Can good planning help address the grievous problems of the Palestinian territories, including the challenge of conceiving its patchwork of lands as a viable state? My friend Doug Suisman, a Los Angeles architect in private practice, has been working on the problem for years, through a remarkable project called the Arc. The New York Times profiled it five years ago. Despite all the bad news from Israel and Palestine since then, the work has continued. The idea is to have a plan for the urban structure and transport infrastructure of a Palestinian state, something that’s ready to go when an independent state is created and that can even be part of the run-up to independence.
As often in the developing world, a type of Bus Rapid Transit is a key early move, with rail further in the future. The Arc’s planners understand the need for a “Quick Impact” project that will show a transport benefit fast, and an intercity form of Bus Rapid Transit linking the West Bank’s major centers makes sense if that’s the objective. Compared to the transport options today, even a compromised BRT would be a striking improvement.

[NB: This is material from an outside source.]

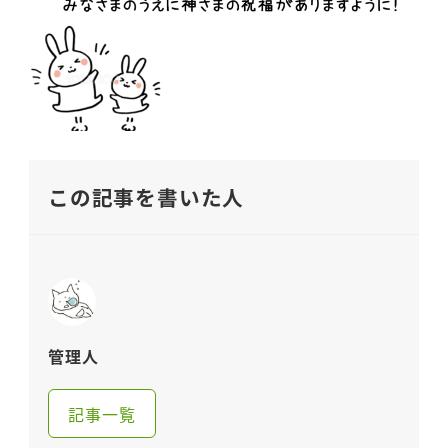
この記事を書いた人
管理人
記事一覧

Doug recently updated me on this via email:
[W]e’re trying to keep awareness of the project high in hopes that the Obama administration’s negotiating team will see fit to incorporate the Arc into its diplomatic strategy … . The 8-minute video is a quick refresher. You may be particularly interested in the short- to medium-term transit projects we have
Five years ago, proposing swift regional inter-city rail with connecting BRT service at each major Palestinian city – combined with medium density development along the BRT lines – may have seemed somewhat foreign for the region, but as you know in the interim Istanbul has opened 2 BRT lines, Amman is moving ahead pretty quickly with its own BRT system and impressive master plan, and Dubai opened its Metro with plenty of bus connections. Maybe transit and design can, after all, be part of the peace equation!
In some form it will have to be, so it’s smart to be thinking about it now.